Task directions
The lines below, from the first through the one containing "total de 11.710, seguida", are to be given again exactly, with pictures left out and nothing added.

Extracted information
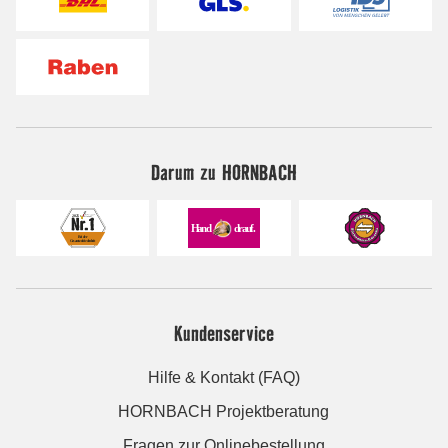
Darum zu HORNBACH
Kundenservice
Hilfe & Kontakt (FAQ)
HORNBACH Projektberatung
Fragen zur Onlinebestellung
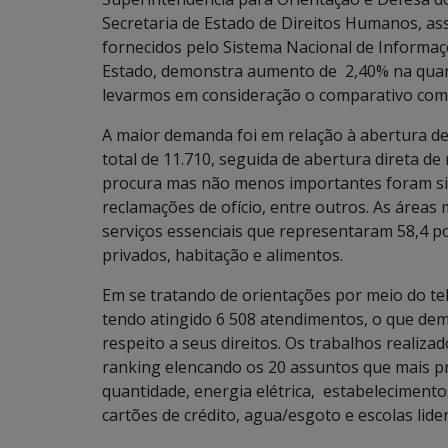
Secretaria de Estado de Direitos Humanos, ass
fornecidos pelo Sistema Nacional de Informaç
Estado, demonstra aumento de 2,40% na quant
levarmos em consideração o comparativo com a
A maior demanda foi em relação à abertura de
total de 11.710, seguida de abertura direta de
procura mas não menos importantes foram simp
reclamações de ofício, entre outros. As área
serviços essenciais que representaram 58,4 p
privados, habitação e alimentos.
Em se tratando de orientações por meio do 
tendo atingido 6 508 atendimentos, o que dem
respeito a seus direitos. Os trabalhos reali
ranking elencando os 20 assuntos que mais 
quantidade, energia elétrica, estabelecimentos
cartões de crédito, agua/esgoto e escolas lid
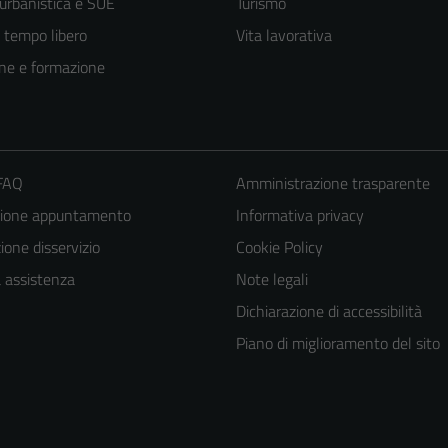
 urbanistica e SUE
Turismo
e tempo libero
Vita lavorativa
ne e formazione
 FAQ
Amministrazione trasparente
zione appuntamento
Informativa privacy
one disservizio
Cookie Policy
a assistenza
Note legali
Dichiarazione di accessibilità
Piano di miglioramento del sito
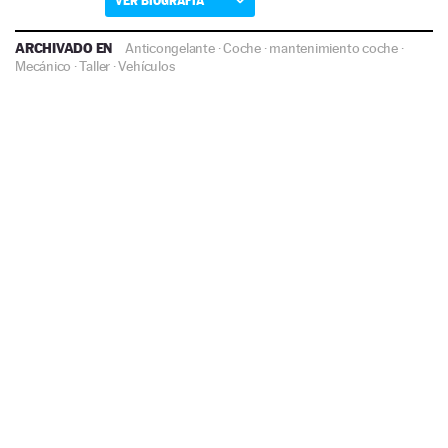
VER BIOGRAFÍA
ARCHIVADO EN
Anticongelante
·
Coche
·
mantenimiento coche
·
Mecánico
·
Taller
·
Vehículos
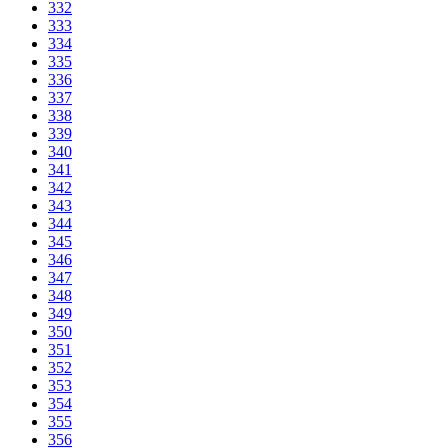
332
333
334
335
336
337
338
339
340
341
342
343
344
345
346
347
348
349
350
351
352
353
354
355
356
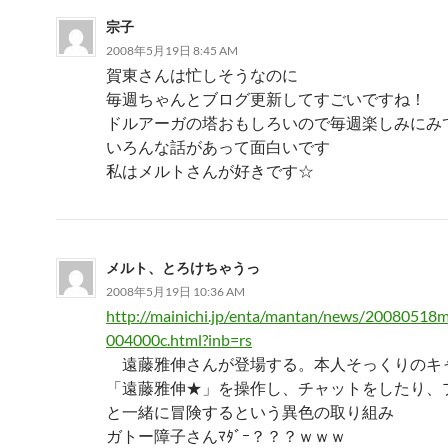
宗子
2008年5月19日 8:45 AM
賀東さんは忙しそうなのに
毎週ちゃんとブログ更新してすごいですね！
ドルアーガの塔おもしろいので毎週楽しみにみて
いろんな話があって面白いです
私はメルトさんが好きです☆
メルト、とろけちゃうっ
2008年5月19日 10:36 AM
http://mainichi.jp/enta/mantan/news/2008051
004000c.html?inb=rs
遠藤雅伸さんが登場する。本人そっくりのキ
「遠藤雅伸★」を操作し、チャットをしたり、
と一緒に冒険するという異色の取り組み
ガトー障子さんﾏﾀﾞｰ？？？ｗｗｗ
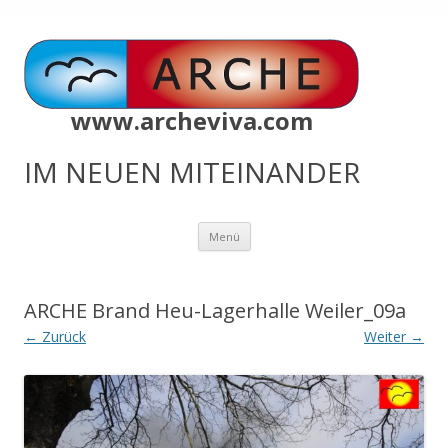
www.archeviva.com
IM NEUEN MITEINANDER
Zum
Menü
Inhalt
springen
ARCHE Brand Heu-Lagerhalle Weiler_09a
← Zurück
Weiter →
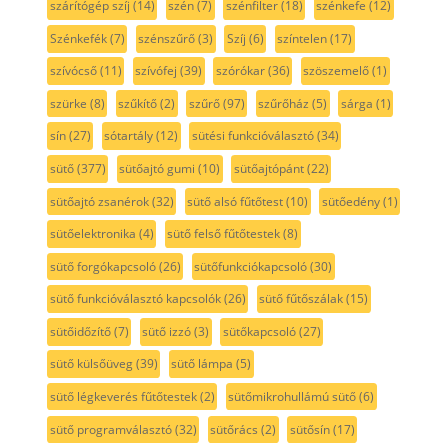
szárítógép szíj
(14)
szén
(7)
szénfilter
(18)
szénkefe
(12)
Szénkefék
(7)
szénszűrő
(3)
Szíj
(6)
színtelen
(17)
szívócső
(11)
szívófej
(39)
szórókar
(36)
szöszemelő
(1)
szürke
(8)
szűkítő
(2)
szűrő
(97)
szűrőház
(5)
sárga
(1)
sín
(27)
sótartály
(12)
sütési funkcióválasztó
(34)
sütő
(377)
sütőajtó gumi
(10)
sütőajtópánt
(22)
sütőajtó zsanérok
(32)
sütő alsó fűtőtest
(10)
sütőedény
(1)
sütőelektronika
(4)
sütő felső fűtőtestek
(8)
sütő forgókapcsoló
(26)
sütőfunkciókapcsoló
(30)
sütő funkcióválasztó kapcsolók
(26)
sütő fűtőszálak
(15)
sütőidőzítő
(7)
sütő izzó
(3)
sütőkapcsoló
(27)
sütő külsőüveg
(39)
sütő lámpa
(5)
sütő légkeverés fűtőtestek
(2)
sütőmikrohullámú sütő
(6)
sütő programválasztó
(32)
sütőrács
(2)
sütősín
(17)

Task answer
Darum zu HORNBACH
Kundenservice
Hilfe & Kontakt (FAQ)
HORNBACH Projektberatung
Fragen zur Onlinebestellung
Secretaria de Estado de Direitos Humanos, ass
fornecidos pelo Sistema Nacional de Informaç
Estado, demonstra aumento de 2,40% na quant
levarmos em consideração o comparativo com a
A maior demanda foi em relação à abertura de
total de 11.710, seguida de abertura direta de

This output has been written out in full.